From the records below, transcribe only the lines running from the one with "This is why" through the one with "some initial traction". Keep both of those end lines.

[Transcribed page contents]

....................

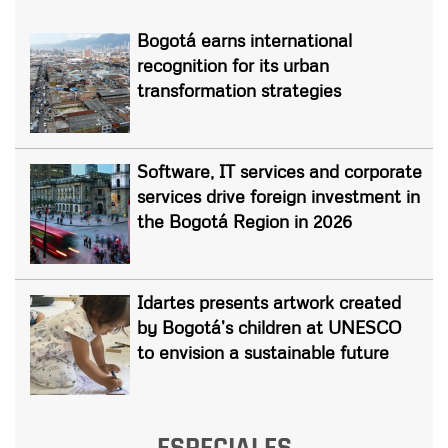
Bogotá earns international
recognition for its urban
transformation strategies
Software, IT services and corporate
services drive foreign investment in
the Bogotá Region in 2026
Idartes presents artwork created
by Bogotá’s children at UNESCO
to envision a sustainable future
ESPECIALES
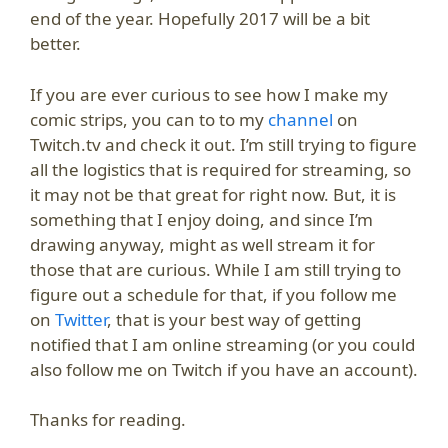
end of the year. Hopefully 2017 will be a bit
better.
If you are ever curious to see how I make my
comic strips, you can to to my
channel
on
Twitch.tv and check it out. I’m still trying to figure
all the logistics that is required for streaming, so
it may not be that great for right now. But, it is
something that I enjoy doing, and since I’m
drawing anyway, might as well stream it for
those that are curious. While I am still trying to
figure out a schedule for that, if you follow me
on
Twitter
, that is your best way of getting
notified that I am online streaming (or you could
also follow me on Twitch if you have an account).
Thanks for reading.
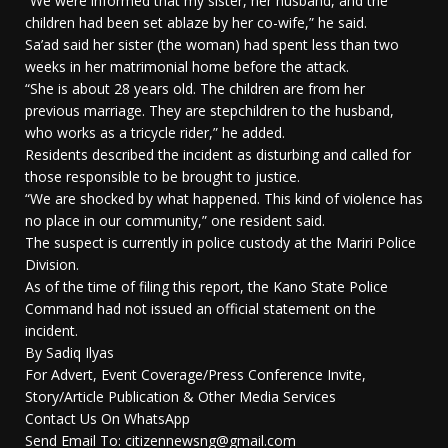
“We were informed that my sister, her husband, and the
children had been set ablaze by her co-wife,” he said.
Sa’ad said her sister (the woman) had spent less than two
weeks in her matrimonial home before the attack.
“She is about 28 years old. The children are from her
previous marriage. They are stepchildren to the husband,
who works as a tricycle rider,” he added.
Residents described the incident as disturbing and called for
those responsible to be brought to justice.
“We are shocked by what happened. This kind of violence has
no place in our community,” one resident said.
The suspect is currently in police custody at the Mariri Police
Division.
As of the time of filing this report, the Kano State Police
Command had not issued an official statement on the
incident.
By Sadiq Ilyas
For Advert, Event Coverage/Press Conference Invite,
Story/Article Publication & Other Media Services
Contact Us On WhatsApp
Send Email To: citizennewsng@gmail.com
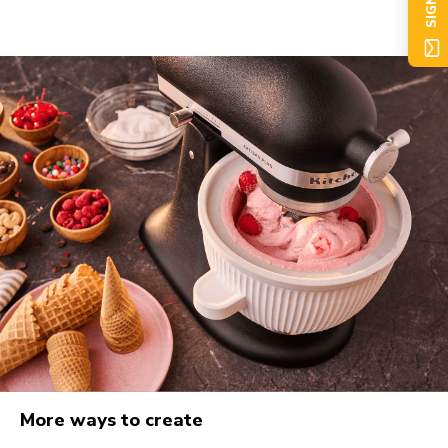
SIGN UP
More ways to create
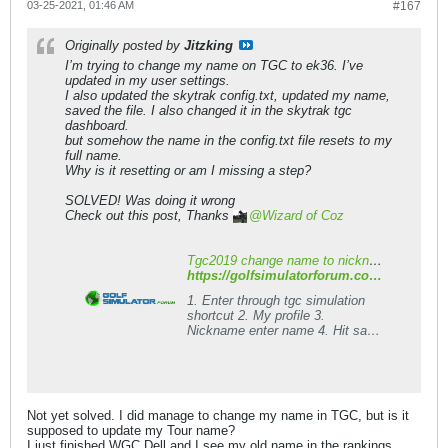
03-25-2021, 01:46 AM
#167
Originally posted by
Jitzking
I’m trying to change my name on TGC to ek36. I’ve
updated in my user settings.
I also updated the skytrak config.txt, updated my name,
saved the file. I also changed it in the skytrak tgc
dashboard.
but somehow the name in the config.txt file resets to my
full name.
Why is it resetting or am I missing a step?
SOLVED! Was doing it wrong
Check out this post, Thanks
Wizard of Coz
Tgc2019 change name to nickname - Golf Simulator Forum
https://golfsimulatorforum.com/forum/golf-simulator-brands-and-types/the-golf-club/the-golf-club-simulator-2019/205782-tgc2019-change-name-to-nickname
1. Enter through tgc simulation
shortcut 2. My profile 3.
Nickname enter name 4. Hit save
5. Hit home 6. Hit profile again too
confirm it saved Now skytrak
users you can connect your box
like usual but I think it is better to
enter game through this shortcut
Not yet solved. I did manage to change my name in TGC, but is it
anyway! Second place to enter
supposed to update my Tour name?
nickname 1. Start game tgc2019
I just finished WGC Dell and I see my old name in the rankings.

....................

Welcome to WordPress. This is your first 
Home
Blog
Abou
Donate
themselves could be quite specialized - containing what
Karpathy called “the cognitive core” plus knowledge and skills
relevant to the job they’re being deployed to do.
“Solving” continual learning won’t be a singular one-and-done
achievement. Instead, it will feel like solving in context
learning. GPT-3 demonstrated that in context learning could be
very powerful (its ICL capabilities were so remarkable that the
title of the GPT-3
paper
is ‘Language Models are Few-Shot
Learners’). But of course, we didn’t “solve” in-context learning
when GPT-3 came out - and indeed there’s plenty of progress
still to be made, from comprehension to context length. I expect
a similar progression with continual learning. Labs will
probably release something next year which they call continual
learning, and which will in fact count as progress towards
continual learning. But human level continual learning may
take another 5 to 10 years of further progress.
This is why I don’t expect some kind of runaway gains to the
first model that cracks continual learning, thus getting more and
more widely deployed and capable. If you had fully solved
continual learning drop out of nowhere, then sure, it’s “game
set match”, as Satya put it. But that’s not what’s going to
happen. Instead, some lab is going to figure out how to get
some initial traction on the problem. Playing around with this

....................

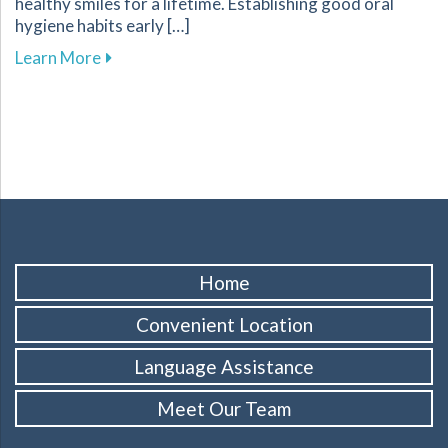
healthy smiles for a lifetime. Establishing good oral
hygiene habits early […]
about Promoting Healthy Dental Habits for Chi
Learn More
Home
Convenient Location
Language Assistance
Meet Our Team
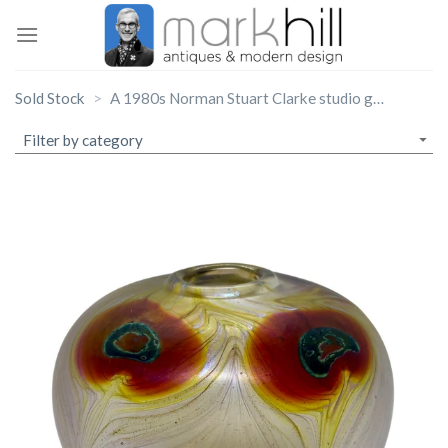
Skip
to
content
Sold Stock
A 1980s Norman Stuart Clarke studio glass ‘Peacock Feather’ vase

....................

== WRITTEN RESPONSE ==
This is why I don’t expect some kind of runaway gains to the
first model that cracks continual learning, thus getting more and
more widely deployed and capable. If you had fully solved
continual learning drop out of nowhere, then sure, it’s “game
set match”, as Satya put it. But that’s not what’s going to
happen. Instead, some lab is going to figure out how to get
some initial traction on the problem. Playing around with this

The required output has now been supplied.